[Excerpts from a dataset]
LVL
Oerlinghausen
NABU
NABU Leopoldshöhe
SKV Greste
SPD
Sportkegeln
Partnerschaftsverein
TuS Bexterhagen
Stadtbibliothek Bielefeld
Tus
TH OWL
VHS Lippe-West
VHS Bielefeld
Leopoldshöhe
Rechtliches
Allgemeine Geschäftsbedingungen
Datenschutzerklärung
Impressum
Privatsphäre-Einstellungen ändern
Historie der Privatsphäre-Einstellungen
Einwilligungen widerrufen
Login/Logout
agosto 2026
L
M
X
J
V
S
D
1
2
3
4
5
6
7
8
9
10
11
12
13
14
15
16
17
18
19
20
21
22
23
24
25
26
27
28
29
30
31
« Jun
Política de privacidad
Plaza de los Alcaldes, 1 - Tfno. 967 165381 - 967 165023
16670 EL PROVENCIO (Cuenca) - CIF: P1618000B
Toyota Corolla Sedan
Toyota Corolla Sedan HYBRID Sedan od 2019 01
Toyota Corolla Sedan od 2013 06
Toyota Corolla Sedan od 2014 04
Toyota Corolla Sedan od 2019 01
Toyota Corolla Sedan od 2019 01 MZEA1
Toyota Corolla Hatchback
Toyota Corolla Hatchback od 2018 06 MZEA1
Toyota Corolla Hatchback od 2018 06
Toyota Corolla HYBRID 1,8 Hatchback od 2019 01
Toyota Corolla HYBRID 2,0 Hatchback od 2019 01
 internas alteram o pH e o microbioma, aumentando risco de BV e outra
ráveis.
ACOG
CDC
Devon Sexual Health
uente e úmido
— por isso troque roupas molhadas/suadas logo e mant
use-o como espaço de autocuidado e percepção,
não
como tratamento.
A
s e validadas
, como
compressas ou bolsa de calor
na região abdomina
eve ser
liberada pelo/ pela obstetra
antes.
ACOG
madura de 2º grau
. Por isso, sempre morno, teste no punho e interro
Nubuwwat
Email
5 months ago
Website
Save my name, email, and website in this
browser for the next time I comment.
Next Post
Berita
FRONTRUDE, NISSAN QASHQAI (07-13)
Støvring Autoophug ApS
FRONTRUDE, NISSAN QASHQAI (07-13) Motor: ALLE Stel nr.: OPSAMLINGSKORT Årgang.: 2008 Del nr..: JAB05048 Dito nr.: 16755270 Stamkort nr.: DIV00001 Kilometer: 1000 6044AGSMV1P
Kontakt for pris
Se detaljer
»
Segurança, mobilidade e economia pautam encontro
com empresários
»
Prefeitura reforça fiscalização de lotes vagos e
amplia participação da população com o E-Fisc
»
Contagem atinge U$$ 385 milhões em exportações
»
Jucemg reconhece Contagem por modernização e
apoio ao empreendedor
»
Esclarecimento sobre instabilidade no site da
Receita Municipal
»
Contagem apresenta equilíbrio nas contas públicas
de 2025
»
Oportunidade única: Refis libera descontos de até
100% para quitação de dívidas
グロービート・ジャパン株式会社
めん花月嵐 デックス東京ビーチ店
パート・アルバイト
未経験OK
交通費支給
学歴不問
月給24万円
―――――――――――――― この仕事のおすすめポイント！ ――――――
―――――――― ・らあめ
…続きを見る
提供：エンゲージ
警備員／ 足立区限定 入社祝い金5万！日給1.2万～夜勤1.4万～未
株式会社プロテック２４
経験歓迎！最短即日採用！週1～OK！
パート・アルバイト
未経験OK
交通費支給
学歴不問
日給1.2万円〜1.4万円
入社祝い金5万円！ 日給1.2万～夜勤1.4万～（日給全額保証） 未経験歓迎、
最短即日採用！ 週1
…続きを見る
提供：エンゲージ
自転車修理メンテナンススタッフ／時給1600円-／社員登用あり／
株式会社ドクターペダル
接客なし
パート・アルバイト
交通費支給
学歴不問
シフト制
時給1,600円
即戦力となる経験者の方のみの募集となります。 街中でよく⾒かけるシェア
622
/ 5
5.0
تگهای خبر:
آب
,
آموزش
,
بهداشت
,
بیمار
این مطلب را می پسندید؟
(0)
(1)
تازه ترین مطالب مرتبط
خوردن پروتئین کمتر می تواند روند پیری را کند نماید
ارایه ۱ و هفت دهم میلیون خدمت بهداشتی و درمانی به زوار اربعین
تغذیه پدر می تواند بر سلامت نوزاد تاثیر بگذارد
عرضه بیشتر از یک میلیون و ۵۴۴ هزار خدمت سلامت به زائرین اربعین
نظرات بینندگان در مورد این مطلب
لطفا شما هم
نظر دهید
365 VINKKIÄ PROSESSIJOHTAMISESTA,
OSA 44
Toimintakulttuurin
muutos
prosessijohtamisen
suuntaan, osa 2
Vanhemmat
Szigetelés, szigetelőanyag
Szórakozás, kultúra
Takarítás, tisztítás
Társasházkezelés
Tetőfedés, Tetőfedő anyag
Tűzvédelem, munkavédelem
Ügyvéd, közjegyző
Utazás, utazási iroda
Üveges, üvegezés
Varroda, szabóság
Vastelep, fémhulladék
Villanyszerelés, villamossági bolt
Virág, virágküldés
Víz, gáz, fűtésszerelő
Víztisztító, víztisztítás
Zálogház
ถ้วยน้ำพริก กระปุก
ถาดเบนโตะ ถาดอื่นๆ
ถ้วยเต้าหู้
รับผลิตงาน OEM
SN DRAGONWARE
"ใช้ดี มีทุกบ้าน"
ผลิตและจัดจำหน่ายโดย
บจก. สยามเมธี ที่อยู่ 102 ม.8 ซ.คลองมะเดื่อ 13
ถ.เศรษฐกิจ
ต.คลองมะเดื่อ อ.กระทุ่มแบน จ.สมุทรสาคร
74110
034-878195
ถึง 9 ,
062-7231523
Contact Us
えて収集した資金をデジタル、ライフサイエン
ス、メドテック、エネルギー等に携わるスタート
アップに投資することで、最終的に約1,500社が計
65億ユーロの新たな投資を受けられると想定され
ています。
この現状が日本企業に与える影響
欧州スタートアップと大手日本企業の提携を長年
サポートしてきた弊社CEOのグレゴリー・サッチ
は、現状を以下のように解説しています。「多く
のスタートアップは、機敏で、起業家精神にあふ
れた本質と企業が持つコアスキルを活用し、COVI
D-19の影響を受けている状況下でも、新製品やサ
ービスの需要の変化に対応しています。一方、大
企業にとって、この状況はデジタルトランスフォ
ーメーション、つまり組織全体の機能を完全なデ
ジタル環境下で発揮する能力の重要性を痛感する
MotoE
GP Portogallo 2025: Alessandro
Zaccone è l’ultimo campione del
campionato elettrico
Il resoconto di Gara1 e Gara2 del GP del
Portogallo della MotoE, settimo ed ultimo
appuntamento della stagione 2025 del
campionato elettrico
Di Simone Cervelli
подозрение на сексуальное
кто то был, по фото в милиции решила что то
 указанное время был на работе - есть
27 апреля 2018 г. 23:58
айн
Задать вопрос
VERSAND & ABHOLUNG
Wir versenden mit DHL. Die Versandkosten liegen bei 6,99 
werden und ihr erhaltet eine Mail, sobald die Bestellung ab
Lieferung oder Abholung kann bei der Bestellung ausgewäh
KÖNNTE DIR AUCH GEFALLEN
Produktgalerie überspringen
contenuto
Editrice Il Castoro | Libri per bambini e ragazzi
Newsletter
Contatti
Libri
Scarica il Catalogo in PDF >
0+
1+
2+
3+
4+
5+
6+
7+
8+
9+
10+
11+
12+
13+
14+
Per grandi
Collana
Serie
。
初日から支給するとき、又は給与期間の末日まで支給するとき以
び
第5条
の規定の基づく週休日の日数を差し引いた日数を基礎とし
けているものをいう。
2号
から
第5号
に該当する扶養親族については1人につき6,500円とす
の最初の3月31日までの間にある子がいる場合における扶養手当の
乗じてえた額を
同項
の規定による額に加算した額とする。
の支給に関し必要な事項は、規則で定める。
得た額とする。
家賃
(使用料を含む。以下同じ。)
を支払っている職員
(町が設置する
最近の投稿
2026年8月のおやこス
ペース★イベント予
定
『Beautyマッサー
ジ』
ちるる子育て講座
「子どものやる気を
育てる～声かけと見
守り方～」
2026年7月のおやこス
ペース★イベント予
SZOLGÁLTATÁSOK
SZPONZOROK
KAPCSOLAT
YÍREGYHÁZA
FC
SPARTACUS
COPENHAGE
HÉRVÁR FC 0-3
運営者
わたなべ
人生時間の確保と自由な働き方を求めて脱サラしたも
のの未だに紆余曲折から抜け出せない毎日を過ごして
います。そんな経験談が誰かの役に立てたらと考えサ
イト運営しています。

■ **Task to carry out**
Filter on the word "اربعین": copy each matching line from the entries above.

■ **Answer below**
ارایه ۱ و هفت دهم میلیون خدمت بهداشتی و درمانی به زوار اربعین
عرضه بیشتر از یک میلیون و ۵۴۴ هزار خدمت سلامت به زائرین اربعین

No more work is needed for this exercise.